A Figma library of macOS cursors for documenting accurate hover-states in audit captures.

Preview of the cursors figma library that helped showing accurate cursor hover-states.

Capture everything, annotate as you go

Close-up of Figma annotations capturing menu patterns & option-selection components from the live site.
A peek at some close-up pattern capture around menus and option-selection.

Screenshots & annotations in Figma were pivotal in our audit. Visual documentation is invaluable — it serves as a clear reference point that transcends subjective interpretations.

Some metadata I’d include:

What I found (& why it matters)

Zoomed-in comparison of two nav menu hover interactions with completely different styling patterns despite being pixels apart.

Zoomed in around the menu hover interactions. Even though they were a few pixels away on the nav, they were miles apart when it came to styling patterns.

It’s possible to quantify aspects of a ‘poor experience’, as defined in one part as having inconsistencies in the experience. It might be interesting to get the number of buttons that have a unique shade of blue, but what’s more interesting is understanding why those inconsistencies happened in the first place.

There’s an infinite amount of possible scenarios that might cause a bunch of unique buttons to show up on a product.
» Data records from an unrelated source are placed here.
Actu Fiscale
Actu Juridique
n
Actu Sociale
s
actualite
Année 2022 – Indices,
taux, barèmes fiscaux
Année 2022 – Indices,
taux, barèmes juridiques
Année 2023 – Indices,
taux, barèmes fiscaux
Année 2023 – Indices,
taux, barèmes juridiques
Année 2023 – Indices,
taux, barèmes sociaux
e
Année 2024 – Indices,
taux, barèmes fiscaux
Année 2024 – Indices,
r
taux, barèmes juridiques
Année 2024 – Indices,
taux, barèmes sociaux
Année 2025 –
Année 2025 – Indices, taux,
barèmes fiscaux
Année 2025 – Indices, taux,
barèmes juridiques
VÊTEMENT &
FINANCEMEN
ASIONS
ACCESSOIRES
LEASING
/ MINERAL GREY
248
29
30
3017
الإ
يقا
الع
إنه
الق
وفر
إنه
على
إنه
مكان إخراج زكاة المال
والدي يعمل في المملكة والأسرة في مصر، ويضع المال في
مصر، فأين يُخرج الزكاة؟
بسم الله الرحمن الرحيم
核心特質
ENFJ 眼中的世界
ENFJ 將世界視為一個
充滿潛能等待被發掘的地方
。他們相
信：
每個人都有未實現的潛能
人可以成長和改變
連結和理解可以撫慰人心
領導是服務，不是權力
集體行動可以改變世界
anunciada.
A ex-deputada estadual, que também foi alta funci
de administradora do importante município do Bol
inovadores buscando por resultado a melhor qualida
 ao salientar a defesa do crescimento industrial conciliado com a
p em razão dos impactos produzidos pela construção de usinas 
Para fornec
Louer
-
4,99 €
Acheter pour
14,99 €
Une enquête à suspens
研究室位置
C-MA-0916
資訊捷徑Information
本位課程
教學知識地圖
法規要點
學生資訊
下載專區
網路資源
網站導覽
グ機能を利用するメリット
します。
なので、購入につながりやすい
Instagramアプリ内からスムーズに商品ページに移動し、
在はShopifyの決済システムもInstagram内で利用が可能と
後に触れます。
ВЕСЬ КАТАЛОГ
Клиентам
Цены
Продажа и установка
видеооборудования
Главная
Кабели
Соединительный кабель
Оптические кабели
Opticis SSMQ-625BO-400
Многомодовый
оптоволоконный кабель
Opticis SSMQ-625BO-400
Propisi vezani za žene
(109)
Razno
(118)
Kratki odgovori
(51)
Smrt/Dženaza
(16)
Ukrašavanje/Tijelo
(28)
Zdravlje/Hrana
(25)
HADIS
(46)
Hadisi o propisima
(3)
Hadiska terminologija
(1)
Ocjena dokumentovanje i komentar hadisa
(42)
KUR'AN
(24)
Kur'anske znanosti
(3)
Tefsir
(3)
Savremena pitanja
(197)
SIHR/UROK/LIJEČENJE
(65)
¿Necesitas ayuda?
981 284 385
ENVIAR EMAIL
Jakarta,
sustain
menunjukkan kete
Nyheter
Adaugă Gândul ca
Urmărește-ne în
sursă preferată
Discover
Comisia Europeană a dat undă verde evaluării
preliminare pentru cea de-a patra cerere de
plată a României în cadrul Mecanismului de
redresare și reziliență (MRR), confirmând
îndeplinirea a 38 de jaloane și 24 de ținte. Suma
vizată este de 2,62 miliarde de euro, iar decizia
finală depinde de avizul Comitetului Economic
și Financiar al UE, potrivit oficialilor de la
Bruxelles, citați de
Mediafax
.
The chances of guessing the right cause is slim, so it’s best to involve people that have insights into areas you don’t.

Alignment instead of blame

The Overstock design system page alongside a Paper doc with notes on the team's values.

The Overstock design system page & the Paper doc I had with notes around the team’s values.

Capturing the product experience in a visual way can help build alignment & allow for discussions around patterns & current implementation. Remember to include some helpful metadata that lets you get to whatever you were testing quickly (e.g., full url, date-test, environment, etc.).

The Sketch library file & its preview image in the library panel.

A peek at the sketch library & the library file preview, scroll* down memory lane with this howto article (external link)

When it comes to ‘issues’ or inconsistencies in the experience, it’s usually a manifestation of a human relation dysfunction somewhere along the creation line. Being mindful that there’s a human relations factor underneath the ui conversations can help bring a gentler tone.

Conversations can get muddy because people start getting design components vs. code components vs. words-only components blurred, which can create miscommunication. Stepping back & making sure everyone is aligned on what type* of component we are talking about can save some confusion.

Just remember — design components are an abstraction. It’s what’s live on production that matters.

What this led to

The audit work fed directly into a few things: consolidating the team’s design tools from 3 down to 1, building out an MVP design system in about 6 months (with limited dev resources), & creating reusable component guidelines that the 20+ designer team could actually use day-to-day.

But maybe more importantly, the process of going through the product built a shared understanding across the team about where patterns diverged & why. That made the conversations about fixing things a lot less contentious.

A dirty job (& why it can’t be automated)

There seems to be a desire to automate things, especially if it’s a process that naturally takes time to complete. For example, clicking through a site/app.

It takes time for a human to click through & experience whatever is being presented on their screen. I’m not sure of a better way to design for an experience than to go through it yourself.

Even if there are tools that can automate audits & capture components to document, there’s still the human experience of interacting with the product.

There’s a difference between reading about a 900ms blocking transition that’s happening on a key component versus having to sit through the experience.

When you go through the product & start capturing patterns, you begin to develop a broader ‘sense’ of the system. Hearing about changes, you might be able to predict how the system might respond & ask questions accordingly.

It’s tedious, time consuming, & 100% worth it.